Verida’s self-sovereign compute network can provide a viable alternative, whereby application developers can replace complex SDK integrations with simple self-sovereign APIs. This makes integration into mobile applications (such as identity wallets) and traditional web applications much easier, simpler and viable.

This could be used to provide simple API integrations to enable:

  1. Identity wallets to obtain access to a user’s verifiable credentials

  2. End users to pre-commit selective disclosure rules for third party applications or identity wallets, without disclosing their actual credentials

  3. Provide trusted, verifiable universal resolvers

  4. Trust registry APIs

Any complex SDK that requires a user’s private key to operate, could be deployed as a micro service on Verida’s self-sovereign compute network to provide a simpler integration and better user experience.

Conclusion

Verida’s mission to empower individuals with control over their data continues to drive our innovations as we advance our infrastructure. This Litepaper outlines how the Verida Network is evolving from decentralized, privacy-preserving databases to include decentralized, privacy-preserving compute capabilities, addressing critical issues in AI data management and introducing valuable new use cases for user-controlled data.

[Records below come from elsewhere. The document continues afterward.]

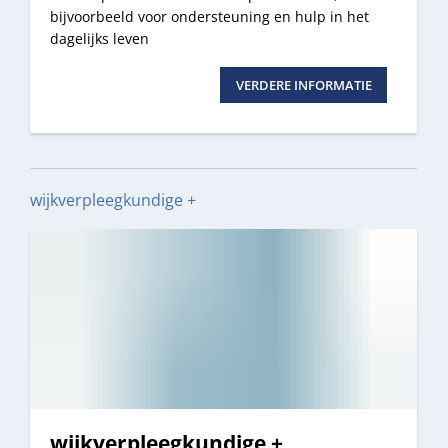
bijvoorbeeld voor ondersteuning en hulp in het
dagelijks leven
VERDERE INFORMATIE
wijkverpleegkundige +
wijkverpleegkundige +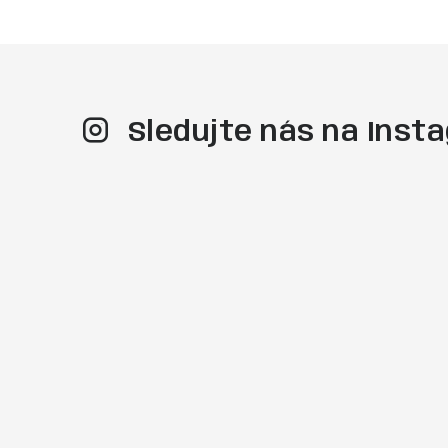
Sledujte nás na Ins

As AI faces mounting challenges with data quality, privacy, and transparency, Verida is at the forefront of addressing these issues. By expanding our network to support privacy-preserving compute, we enable the more effective safeguarding of private data while allowing it to be securely shared with with leading AI models. This approach ensures end-to-end privacy and opens the door to hyper-personalized and secure AI experiences.

Our solution addresses three fundamental problems: enabling user access to their private data, providing secure storage and sharing, and ensuring confidential computation. Verida’s “Private Data Bridge” allows users to securely reclaim and manage their data from various platforms and facilite its use in personalized AI applications without compromising privacy.

While we are not focusing on decentralized AI model training or distributed inference, Verida is committed to offering high-performance, secure, and trusted infrastructure for managing private data. We are collaborating with partners developing private AI agents, AI data marketplaces, and other privacy-centric AI solutions, paving the way for a more secure and private future in AI. This empowers users to be confident about the ways their data is used, and receive compensation when they do choose to share elements of their personal data.

As we continue to build on these advancements, Verida remains dedicated to transforming how private data is utilized and protected in the evolving landscape of AI.